6. The falling prevention structure for a socket in an electric power tool according to claim 3, wherein the supporting member is a supporting ring which is partially split up and forms a pair of clamp pieces having a given space therebetween, and the supporting member is enabled to be mounted on the electric power tool by screwing the screw member into a nut, the screw member passing through one of the clamp pieces, and the nut being fitted into the other one of the clamp piece.

7. The falling prevention structure for a socket in an electric power tool according to claim 6, wherein a protrusion, to which the connecting body is connected, is provided on a front surface of the one clamp piece.

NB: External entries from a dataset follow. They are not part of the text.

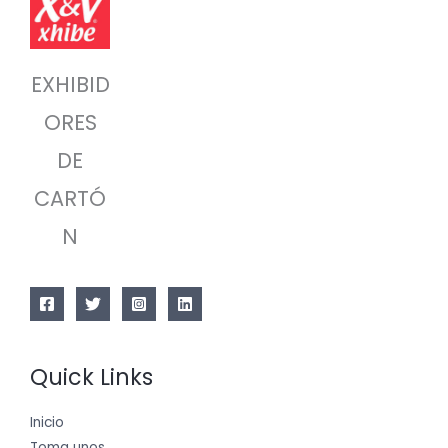
EXHIBID
ORES
DE
CARTÓ
N
Quick Links
Inicio
Toma unos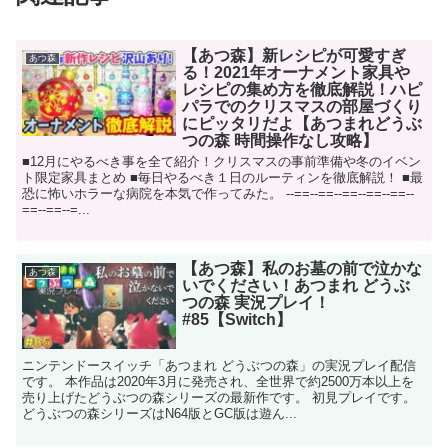
【あつ森】新レシピが可愛すぎ
あつ森
る！2021年オーナメント家具や
レシピの集め方を徹底解説！ハピ
パラでのクリスマスの部屋づくり
にピッタリだよ【あつまれどうぶ
つの森 時間操作なし攻略】
■12月にやるべき事を全て紹介！クリスマスの事前準備や冬のイベン
ト限定家具まとめ ■毎日やるべき１日のルーティンを徹底解説！ ■最
恐に怖いホラーな病院を本気で作ってみた。 --==--==--==--==--==--
==--==--=...
【あつ森】私のお墓の前で泣かな
あつ森
いでください！あつまれ どうぶ
つの森 実況プレイ！
#85【Switch】
ニンテンドースイッチ「あつまれ どうぶつの森」の実況プレイ配信
です。 本作品は2020年3月に発売され、全世界で約2500万本以上を
売り上げたどうぶつの森シリーズの最新作です。 初見プレイです。
どうぶつの森シリーズはN64版とGC版は遊ん...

8. The falling prevention structure for a socket in an electric power tool according to claim 6, wherein one side of the wire is connected to one of the clamp pieces in a rotatable manner, and engageable recessed portions are provided in both front and rear surfaces of the other one of the clamp piece, respectively, so that the other side of the wire facing the one side thereof is elastically engaged with the engageable recessed portions at a position abutting on or adjacent to a head portion of the screw member.

9. The falling prevention structure for a socket in an electric power tool according to claim 1, wherein the connecting body includes a carabiner.

10. The falling prevention structure for a socket in an electric power tool according to claim 1, wherein the socket includes a socket portion to which a bolt or a nut is able to be fitted, and a bit portion having a same figure as a bit that is mounted on the output shaft.